Entre 2017 et 2023, les radars automatiques auraient contribué à une baisse moyenne annuelle de seulement 1 à 2 % de la mortalité routière. On en reste dubitatif par rapport au coût des installations et de la gestion des factures. Alors de 60 % des décès en France ont lieu sur les routes départementales, où ces radars sont très présents. L’affaire rapporte tout de même 300 millions d’Euros par an, on comprend donc mieux la profusion de voitures radars privées et les multiples systèmes de facturation par vidéo en ville, qui profitent à l’État, mais aussi et surtout à des entreprises privées avec des actionnaires, lesquels empochent chaque année, de juteux bénéfices.
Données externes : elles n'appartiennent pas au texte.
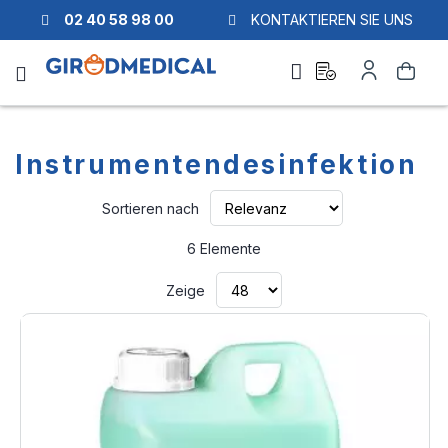
02 40 58 98 00
KONTAKTIEREN SIE UNS
Ask
Mein
Suche
a
Konto
quote
Instrumentendesinfektion
Aufsteigend
Sortieren nach
sortieren
6
Elemente
Zeige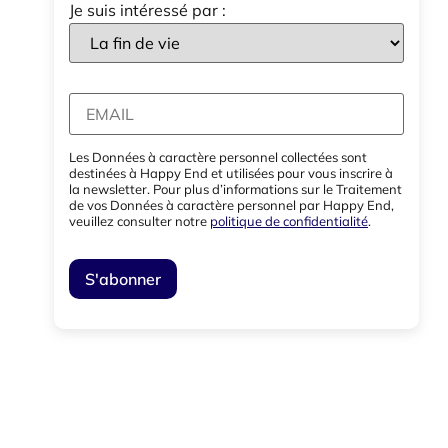
Je suis intéressé par :
Les Données à caractère personnel collectées sont
destinées à Happy End et utilisées pour vous inscrire à
la newsletter. Pour plus d’informations sur le Traitement
de vos Données à caractère personnel par Happy End,
veuillez consulter notre
politique de confidentialité
.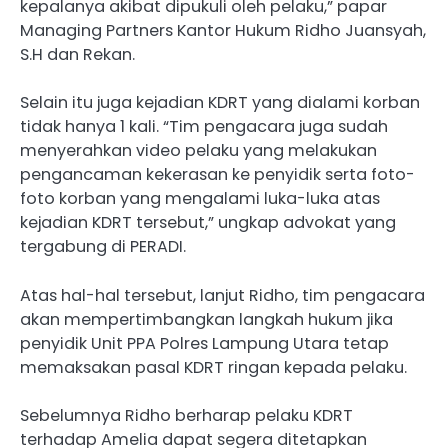
kepalanya akibat dipukuli oleh pelaku,” papar
Managing Partners Kantor Hukum Ridho Juansyah,
S.H dan Rekan.
Selain itu juga kejadian KDRT yang dialami korban
tidak hanya 1 kali. “Tim pengacara juga sudah
menyerahkan video pelaku yang melakukan
pengancaman kekerasan ke penyidik serta foto-
foto korban yang mengalami luka-luka atas
kejadian KDRT tersebut,” ungkap advokat yang
tergabung di PERADI.
Atas hal-hal tersebut, lanjut Ridho, tim pengacara
akan mempertimbangkan langkah hukum jika
penyidik Unit PPA Polres Lampung Utara tetap
memaksakan pasal KDRT ringan kepada pelaku.
Sebelumnya Ridho berharap pelaku KDRT
terhadap Amelia dapat segera ditetapkan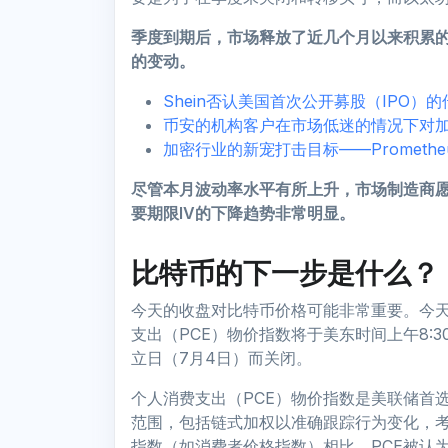
季度到期后，市场释放了近几个月以来积累
的变动。
Shein否认美国首次公开募股（IPO）的
币安的机构客户在市场低迷的情况下对
加密行业的新宠打击目标——Prometh
尽管本月波动率水平有所上升，市场制造商
要期限IV的下降趋势非常明显。
比特币的下一步是什么？
今天的收盘对比特币价格可能非常重要。今
支出（PCE）物价指数将于美东时间上午8:3
立日（7月4日）而关闭。
个人消费支出（PCE）物价指数是美联储首
范围，包括链式加权以准确跟踪行为变化，
指数（如消费者价格指数）相比，PCE被认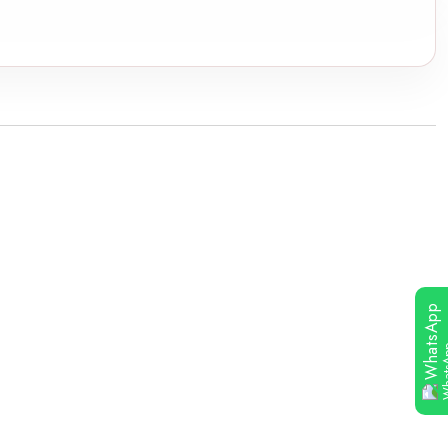
WhatsApp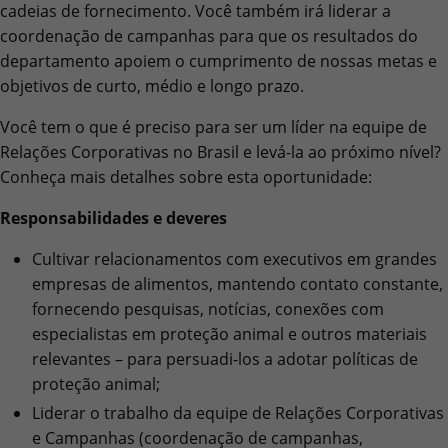
cadeias de fornecimento. Você também irá liderar a
coordenação de campanhas para que os resultados do
departamento apoiem o cumprimento de nossas metas e
objetivos de curto, médio e longo prazo.
Você tem o que é preciso para ser um líder na equipe de
Relações Corporativas no Brasil e levá-la ao próximo nível?
Conheça mais detalhes sobre esta oportunidade:
Responsabilidades e deveres
Cultivar relacionamentos com executivos em grandes
empresas de alimentos, mantendo contato constante,
fornecendo pesquisas, notícias, conexões com
especialistas em proteção animal e outros materiais
relevantes – para persuadi-los a adotar políticas de
proteção animal;
Liderar o trabalho da equipe de Relações Corporativas
e Campanhas (coordenação de campanhas,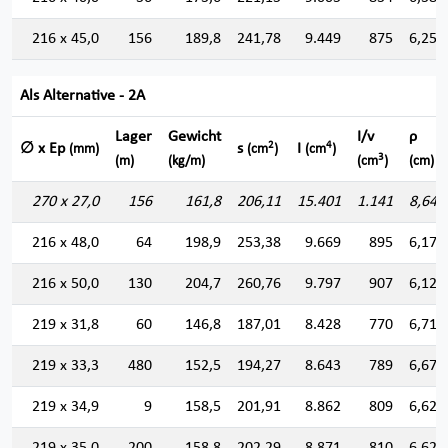
216 x 45,0
156
189,8
241,78
9.449
875
6,251
Als Alternative - 2A
Lager
Gewicht
I/v
ρ
2
4
∅ x Ep
s
I
(mm)
(cm
)
(cm
)
3
(m)
(kg/m)
(cm
)
(cm)
270 x 27,0
156
161,8
206,11
15.401
1.141
8,644
216 x 48,0
64
198,9
253,38
9.669
895
6,177
216 x 50,0
130
204,7
260,76
9.797
907
6,129
219 x 31,8
60
146,8
187,01
8.428
770
6,713
219 x 33,3
480
152,5
194,27
8.643
789
6,670
219 x 34,9
9
158,5
201,91
8.862
809
6,625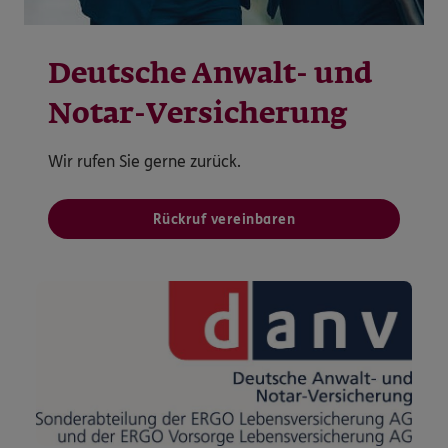
Deutsche Anwalt- und
Notar-Versicherung
Wir rufen Sie gerne zurück.
Rückruf vereinbaren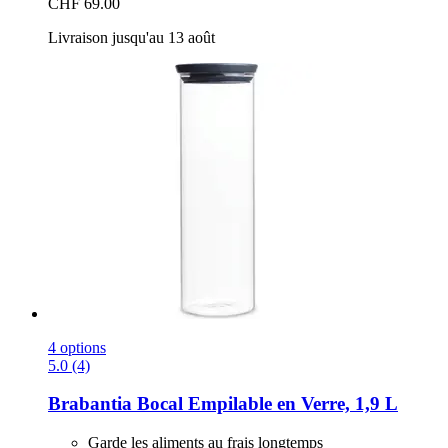
CHF 69.00
Livraison jusqu'au 13 août
4 options
5.0 (4)
Brabantia
Bocal Empilable en Verre, 1,9 L
Garde les aliments au frais longtemps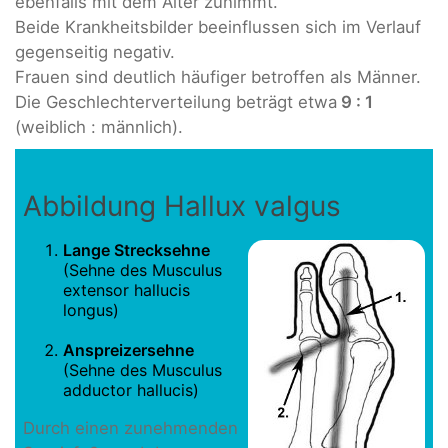
ebenfalls mit dem Alter zunimmt.
Beide Krankheitsbilder beeinflussen sich im Verlauf
gegenseitig negativ.
Frauen sind deutlich häufiger betroffen als Männer.
Die Geschlechterverteilung beträgt etwa
9 : 1
(weiblich : männlich).
Abbildung Hallux valgus
Lange Strecksehne
(Sehne des Musculus
extensor hallucis
longus)
Anspreizersehne
(Sehne des Musculus
adductor hallucis)
Durch einen zunehmenden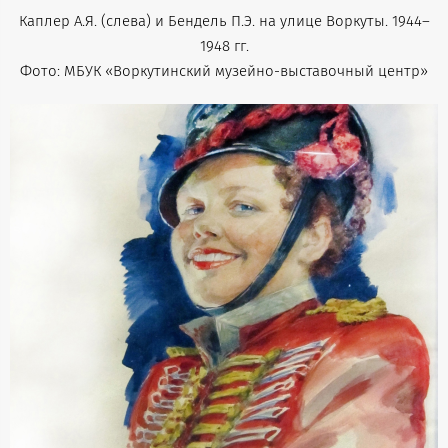
Каплер А.Я. (слева) и Бендель П.Э. на улице Воркуты. 1944–
1948 гг.
Фото: МБУК «Воркутинский музейно-выставочный центр»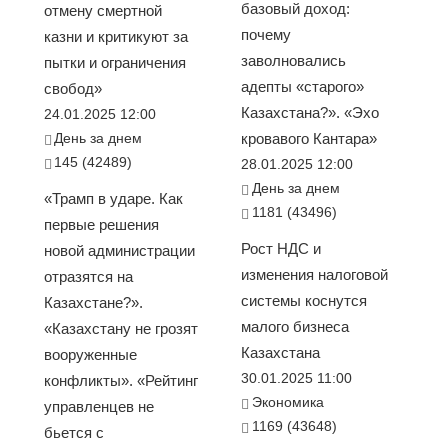
базовый доход:
отмену смертной
почему
казни и критикуют за
заволновались
пытки и ограничения
адепты «старого»
свобод»
Казахстана?». «Эхо
24.01.2025 12:00
День за днем
кровавого Кантара»
145 (42489)
28.01.2025 12:00
День за днем
«Трамп в ударе. Как
1181 (43496)
первые решения
Рост НДС и
новой администрации
изменения налоговой
отразятся на
системы коснутся
Казахстане?».
малого бизнеса
«Казахстану не грозят
Казахстана
вооруженные
30.01.2025 11:00
конфликты». «Рейтинг
Экономика
управленцев не
1169 (43648)
бьется с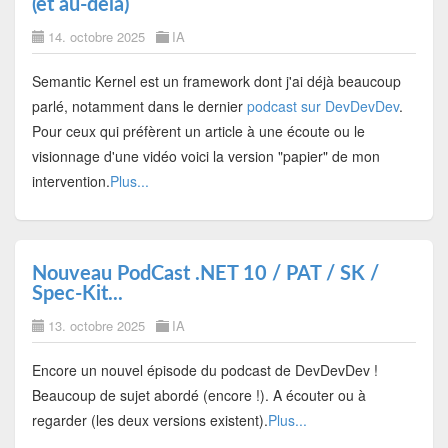
(et au-delà)
14. octobre 2025
IA
Semantic Kernel est un framework dont j'ai déjà beaucoup
parlé, notamment dans le dernier
podcast sur DevDevDev
.
Pour ceux qui préfèrent un article à une écoute ou le
visionnage d'une vidéo voici la version "papier" de mon
intervention.
Plus...
Nouveau PodCast .NET 10 / PAT / SK /
Spec-Kit...
13. octobre 2025
IA
Encore un nouvel épisode du podcast de DevDevDev !
Beaucoup de sujet abordé (encore !). A écouter ou à
regarder (les deux versions existent).
Plus...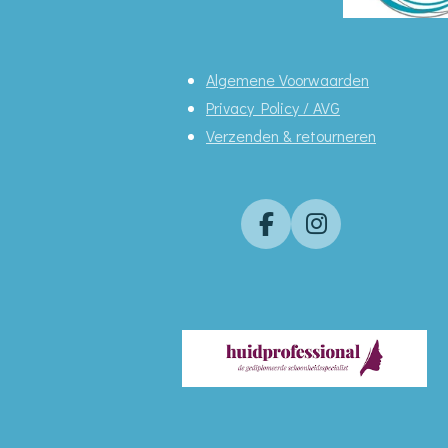
Algemene Voorwaarden
Privacy Policy / AVG
Verzenden & retourneren
F
I
a
n
c
s
e
t
b
a
o
g
o
r
k
a
m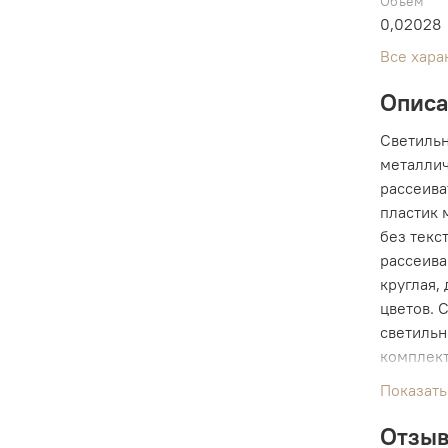
Объем
0,02028
Все хара
Опис
Светильн
металлич
рассеива
пластик 
без текс
рассеива
круглая,
цветов. 
светильн
комплект
мощность
Показать
Источник
К (белый
Отзы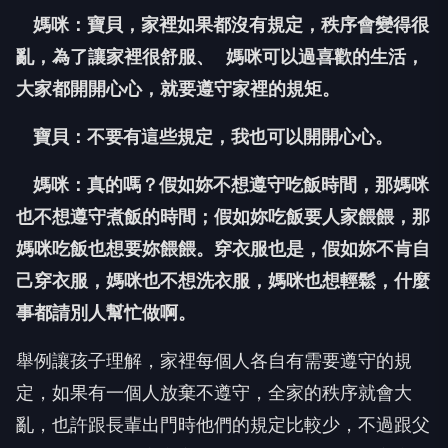
媽咪：寶貝，家裡如果都沒有規定，秩序會變得很
亂，為了讓家裡很舒服、 媽咪可以過喜歡的生活，
大家都開開心心，就要遵守家裡的規矩。
寶貝：不要有這些規定，我也可以開開心心。
媽咪：真的嗎？假如妳不想遵守吃飯時間，那媽咪
也不想遵守煮飯的時間；假如妳吃飯要人家餵餵，那
媽咪吃飯也想要妳餵餵。穿衣服也是，假如妳不肯自
己穿衣服，媽咪也不想洗衣服，媽咪也想輕鬆，什麼
事都請別人幫忙做啊。
舉例讓孩子理解，家裡每個人各自有需要遵守的規
定，如果有一個人放棄不遵守，全家的秩序就會大
亂，也許跟長輩出門時他們的規定比較少，不過跟父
On sait depuis les années 1970 que les facteurs principaux de réduction de la mortalité routière, sont le bon état du réseau, en baisse, la qualité des véhicules, les actions de prévention et quand même, la répression des comportements les plus dangereux par l’interception. Or les radars facturent essentiellement de petits, voire très petits excès de vitesse. Cela va bien dans le sens de ce que préconise le RPF en la matière : Retour à un contrôle technique centré sur les seuls éléments de sécurité mécaniques, fin des concessions privées pour les autoroutes, les ouvrages d’art, la gestion des PV, ferroutage obligatoire des camions qui ne font que traverser la France, en direction de l’Italie et de l’Espagne, moratoire sur les installations de radars, retour au 90 km/h, possibilité de fabrication de voitures traditionnelles simples, de petites séries, par des constructeurs nationaux. La voiture, expression d’une forme d’indépendance et de loisirs pour les foyers, doit redevenir la base du déplacement et plus, comme c’est le cas actuellement, un objet de luxe assorti de taxes et de normes sans fin.